Dans l'intérieur de la maison, c'était un brouhaha, des allées et venues, on se hâtait d'obéir; Séglin, ayant serré ses valeurs dans son portefeuille, grimpa vivement au premier étage où il trouva Iza à sa toilette, se préparant à se mettre au lit.

--Mon enfant, lui dit-il, je reçois à l'instant une nouvelle grave qui m'oblige à partir immédiatement. Je vais être obligé de passer la nuit en chemin de fer... Mais demain je serai de retour.

--Ah! fit-elle étonnée.

Il sembla à Séglin qu'Iza était plus qu'indifférente et qu'elle riait même. Il voulut croire qu'il se trompait et il lui dit:

--Tu ne m'en veux pas, ma belle aimée!

--Mais non, fit-elle en lui tendant son front; les affaires sont les affaires.

--Comme tu es sérieuse, reprit-il blessé. Je pars, et tu n'éprouves aucun ennui.

--Il le faut bien, puisque vous me l'avez dit. Il faut vous obéir; car ça n'est que pour le bien que vous agissez; ne me l'avez-vous pas dit?

--C'est vrai, ma belle Iza; au revoir, ma chère petite femme! À demain!

Il l'embrassa et sortit; mais, en montant en voiture, il se disait:

--Quelle singulière allure elle avait!... Qu'est-ce que cela veut dire? Enfin, c'est une dernière secousse. Après, c'est fini, je suis à l'abri.

Le cocher de Séglin, sur son ordre, enleva les chevaux d'un vigoureux coup de fouet, et, moins d'un quart d'heure après, il touchait à l'hôtel du Helder... il demanda quel garçon avait conduit M. Lorillon.

--M. Lorillon n'est pas parti, monsieur, dit le garçon. Il doit partir demain matin seulement à la première heure.

--Ah! fit Séglin dans un soupir de satisfaction... Est-il chez lui?

--Non, monsieur.
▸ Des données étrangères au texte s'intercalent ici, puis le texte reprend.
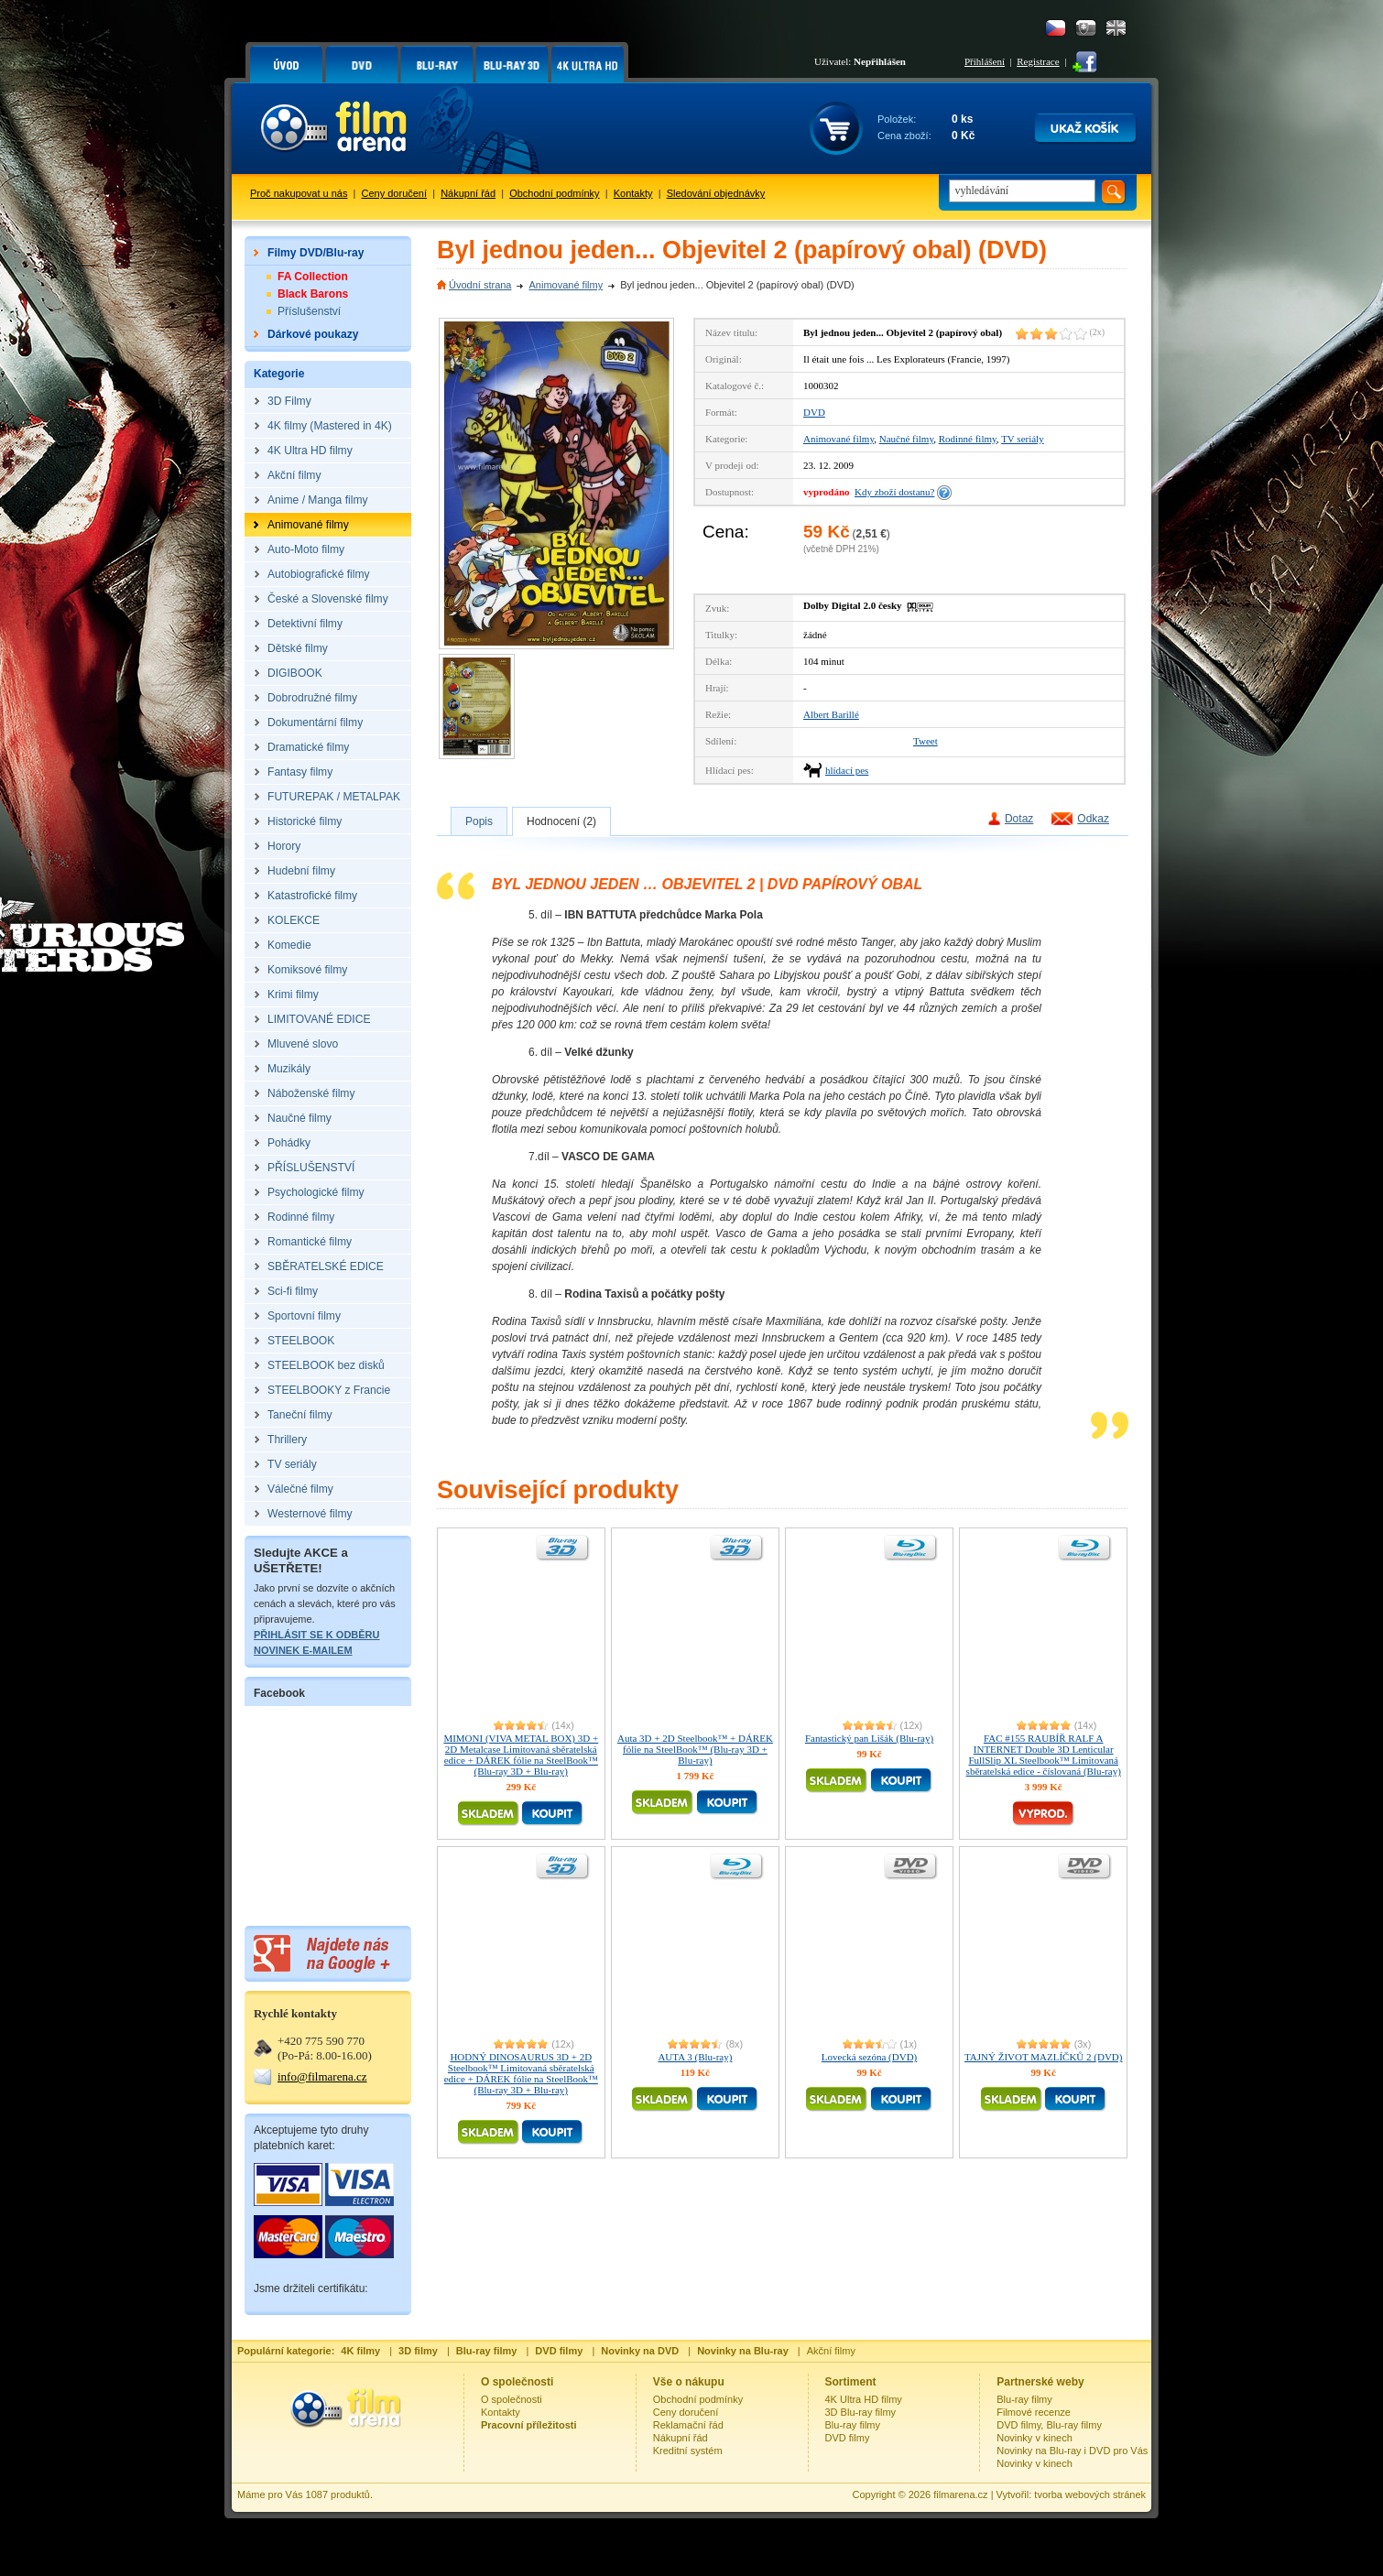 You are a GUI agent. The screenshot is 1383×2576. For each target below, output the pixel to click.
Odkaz (1093, 818)
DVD (814, 412)
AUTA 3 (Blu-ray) (695, 2056)
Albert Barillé (831, 714)
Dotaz (1019, 818)
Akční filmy (831, 2350)
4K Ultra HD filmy (863, 2399)
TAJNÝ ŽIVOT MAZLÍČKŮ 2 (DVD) (1043, 2056)
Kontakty (633, 193)
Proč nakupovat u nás (298, 193)
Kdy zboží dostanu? (894, 491)
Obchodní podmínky (554, 193)
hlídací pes (846, 770)
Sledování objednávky (716, 193)
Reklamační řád (688, 2424)
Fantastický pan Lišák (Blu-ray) (869, 1738)
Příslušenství (309, 311)
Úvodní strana (480, 284)
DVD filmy (847, 2437)
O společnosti (511, 2399)
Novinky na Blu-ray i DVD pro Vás (1072, 2450)
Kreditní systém (688, 2450)
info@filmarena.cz (322, 2076)
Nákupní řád (468, 193)
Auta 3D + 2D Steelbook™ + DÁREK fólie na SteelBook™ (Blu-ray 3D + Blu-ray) (695, 1749)
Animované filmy (565, 284)
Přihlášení (984, 61)
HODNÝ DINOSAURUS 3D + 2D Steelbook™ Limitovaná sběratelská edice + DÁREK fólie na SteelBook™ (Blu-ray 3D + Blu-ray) (521, 2073)
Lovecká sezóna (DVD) (869, 2056)
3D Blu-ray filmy (861, 2412)
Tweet (925, 740)
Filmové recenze (1033, 2412)
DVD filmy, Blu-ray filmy (1049, 2424)
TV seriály (1022, 438)
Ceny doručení (395, 193)
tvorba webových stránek (1090, 2494)
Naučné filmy (906, 438)
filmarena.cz (960, 2494)
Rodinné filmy (967, 438)
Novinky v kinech (1034, 2437)
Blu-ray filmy (853, 2424)
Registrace (1038, 61) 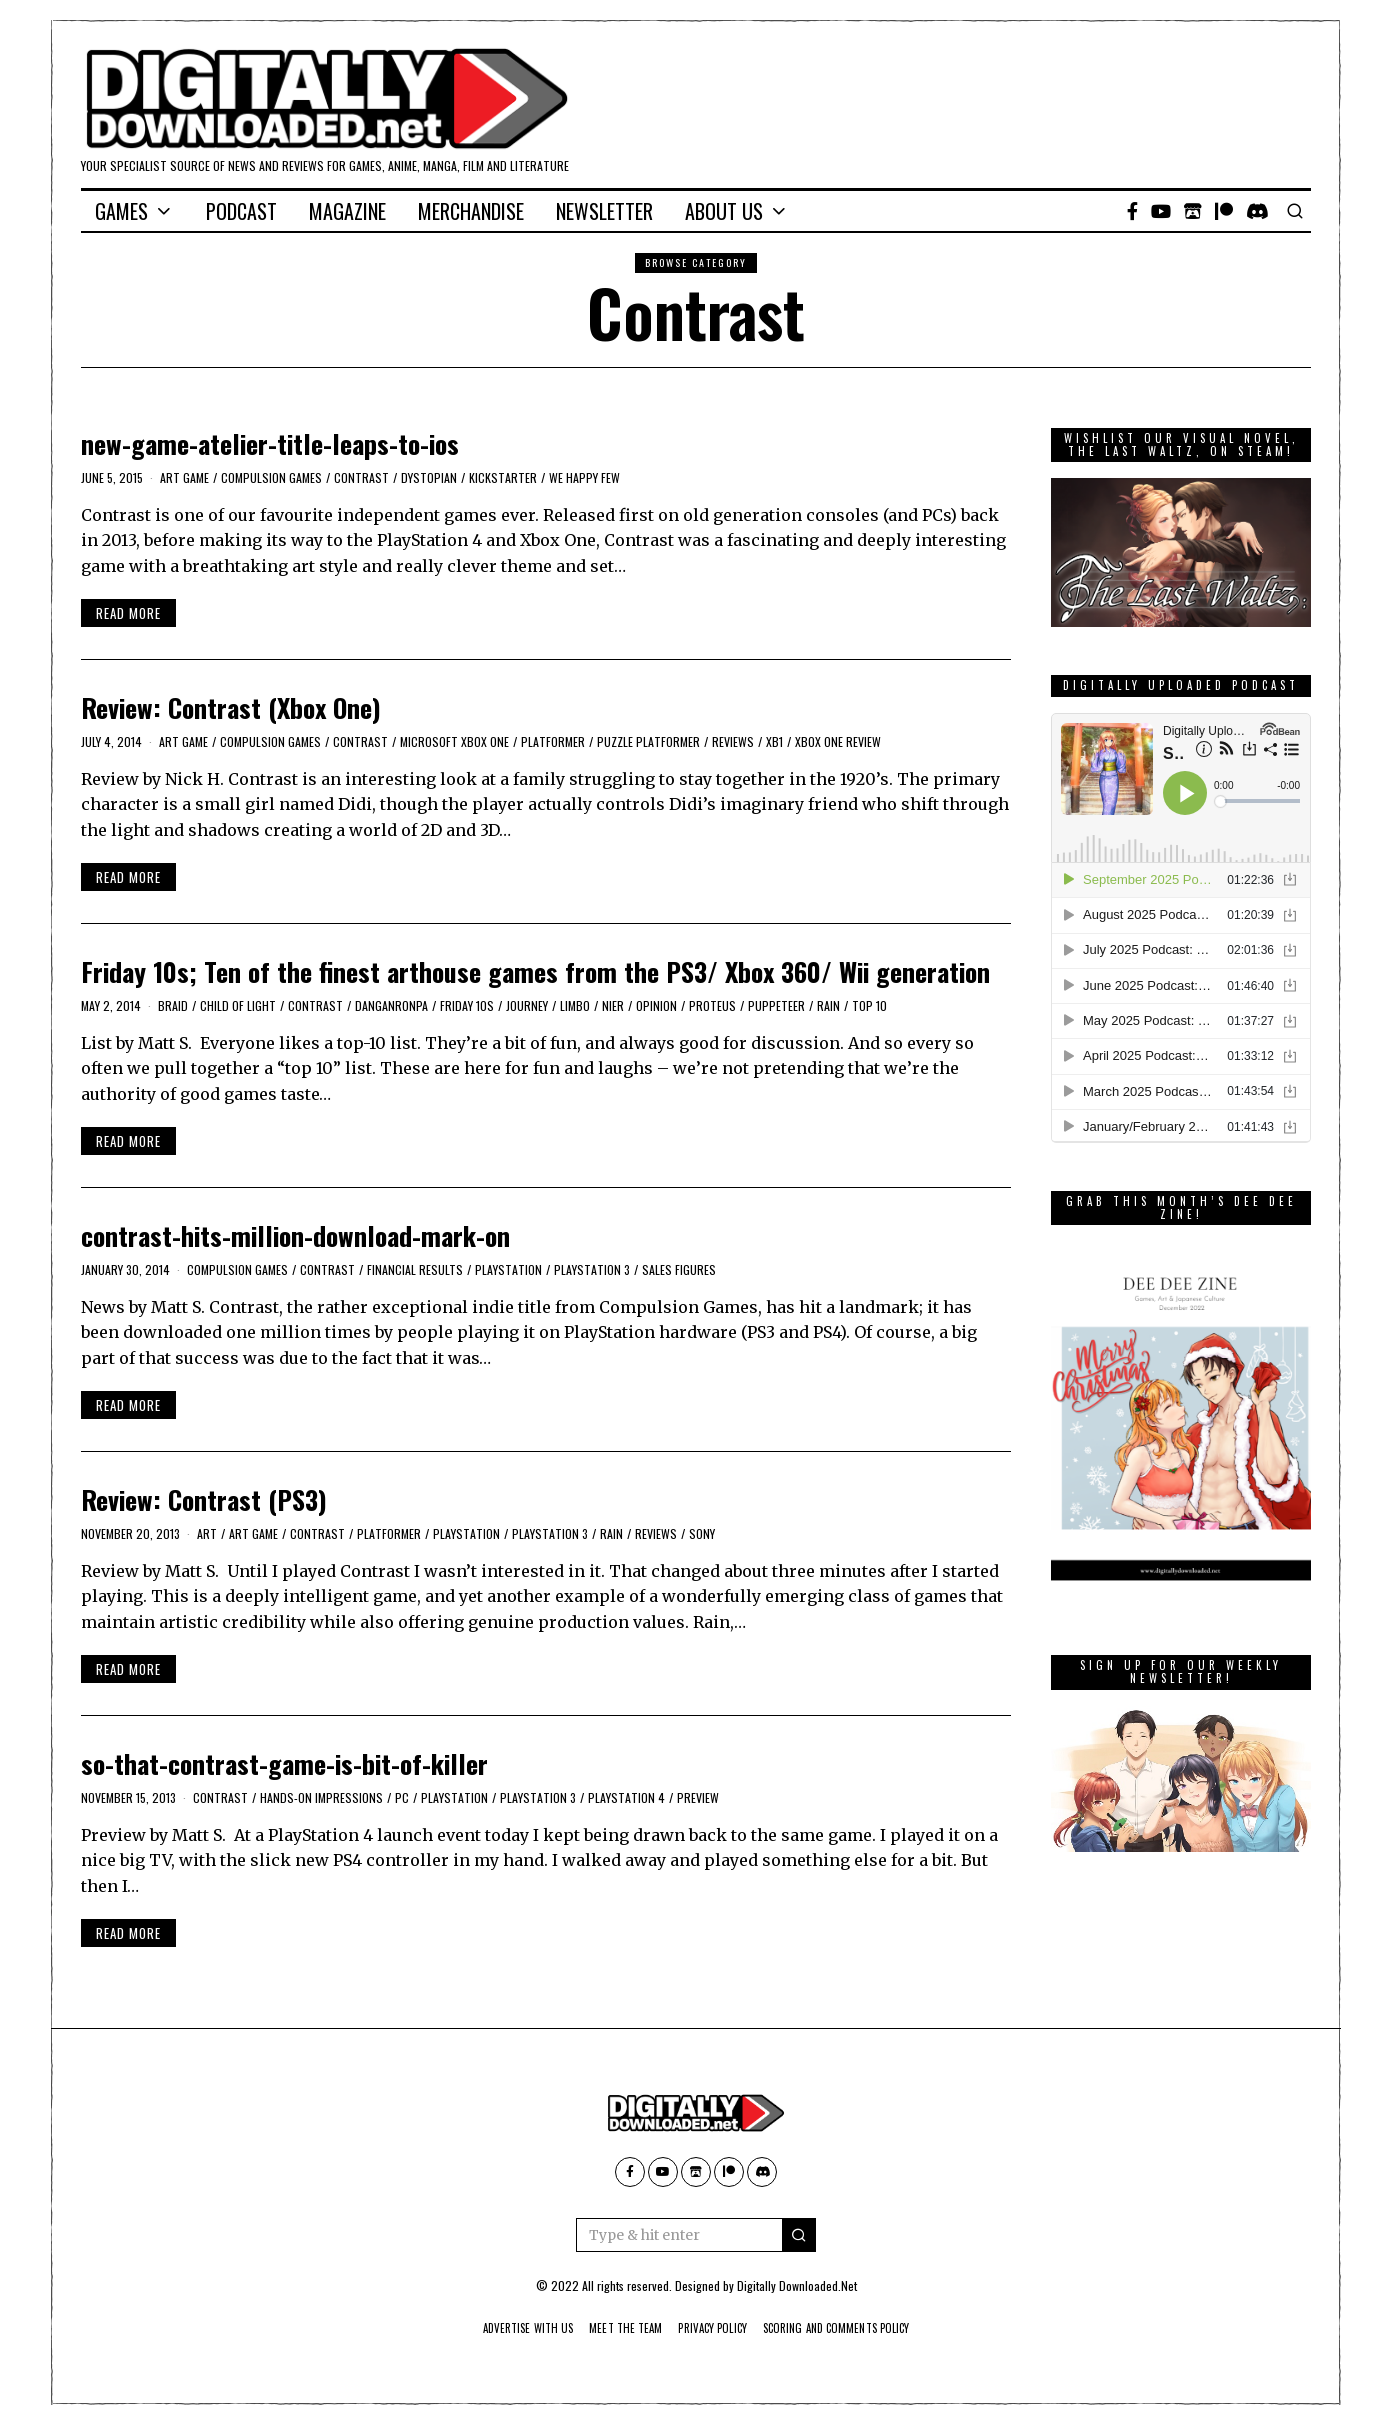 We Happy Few (584, 477)
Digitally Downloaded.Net (797, 2285)
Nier (613, 1005)
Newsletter (604, 211)
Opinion (656, 1005)
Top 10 (869, 1005)
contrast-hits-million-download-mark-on (295, 1235)
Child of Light (238, 1005)
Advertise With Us (504, 2328)
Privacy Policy (714, 2328)
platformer (553, 741)
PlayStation (508, 1269)
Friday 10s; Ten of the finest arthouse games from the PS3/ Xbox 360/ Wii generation (535, 971)
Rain (828, 1005)
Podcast (241, 211)
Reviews (733, 741)
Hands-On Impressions (321, 1797)
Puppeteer (776, 1005)
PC (402, 1797)
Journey (527, 1005)
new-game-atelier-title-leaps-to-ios (270, 443)
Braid (173, 1005)
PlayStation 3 (592, 1269)
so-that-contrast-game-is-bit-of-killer (284, 1763)
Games (121, 211)
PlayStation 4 (626, 1797)
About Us (724, 211)
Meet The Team (615, 2328)
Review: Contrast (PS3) (204, 1499)
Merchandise (471, 211)
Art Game (184, 477)
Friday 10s (467, 1005)
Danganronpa (391, 1005)
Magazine (347, 211)
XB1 (774, 741)
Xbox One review (838, 741)
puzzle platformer (648, 741)
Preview (698, 1797)
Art (207, 1533)
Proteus (712, 1005)
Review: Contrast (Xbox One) (231, 707)
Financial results (415, 1269)
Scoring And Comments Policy (856, 2328)
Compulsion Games (271, 477)
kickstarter (503, 477)
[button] (799, 2235)
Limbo (575, 1005)
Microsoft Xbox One (454, 741)
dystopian (429, 477)
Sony (702, 1533)
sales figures (679, 1269)
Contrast (361, 477)
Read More (128, 613) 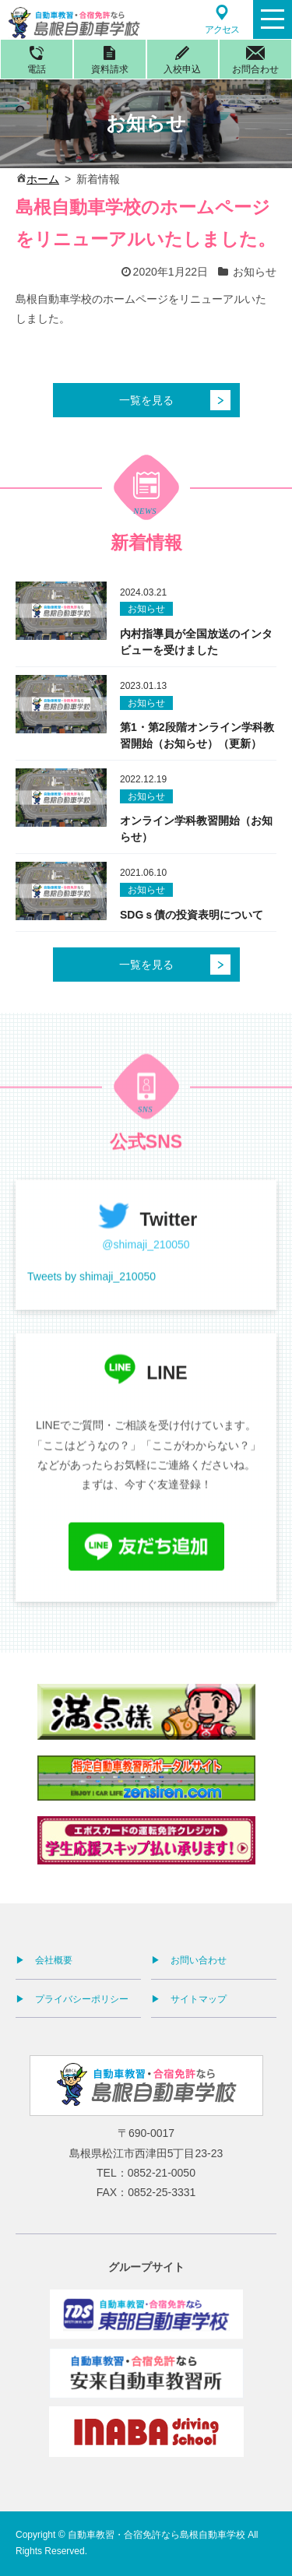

Il a attendu jusqu'à onze heures et demie, puis il est sorti pour faire ses adieux à des amis, au cercle; il reviendra assurément vers une heure du matin...

--Merci, dit Séglin tout à fait calme; veuillez, s'il revenait avant, lui donner ma carte et lui dire que je viendrai à une heure... J'ai absolument besoin de le voir.

--Bien, monsieur. Qu'il vous attende?

--Oui!

Et tranquille cette fois, bien certain qu'il n'avait plus rien à redouter des valeurs Wilson, il alluma un cigare, monta dans sa voiture et dit au cocher:

--Au cercle...

Puis, étendu sur les coussins, pendant que la voiture le conduisait à son cercle, il pensait:

--La pauvre belle chérie, je la surprendrai heureusement en rentrant à deux heures. Je quitte le cercle à une heure moins le quart; avec mon homme, en quelques minutes je finis et je retourne chez nous... Pauvre belle, ça me coûtait déjà de passer cette nuit loin d'elle.

XVI

UNE NUIT OCCUPÉE.

À l'heure où Séglin se dirigeait vers Paris, Iza quittait son boudoir et entrait dans sa chambre dont elle fermait soigneusement la porte. Elle était très belle, la jeune Moldave, dans sa grande robe de chambre rouge brodée d'or; elle s'avança jusque sous la lampe d'albâtre qui jetait dans la chambre sa clarté douce, et, tirant de sa gorgerette un billet, elle le relut pour la dixième fois.

--C'est bientôt, que je serai libre.

Elle regarda l'heure, la demie de onze heures allait sonner. Elle courut alors vers une petite porte qui se trouvait dans l'angle de la chambre et elle écouta... N'entendant aucun bruit, elle revint s'asseoir sur un des petits fauteuils bas placés devant la cheminée, et, accoudée, elle pensa en souriant.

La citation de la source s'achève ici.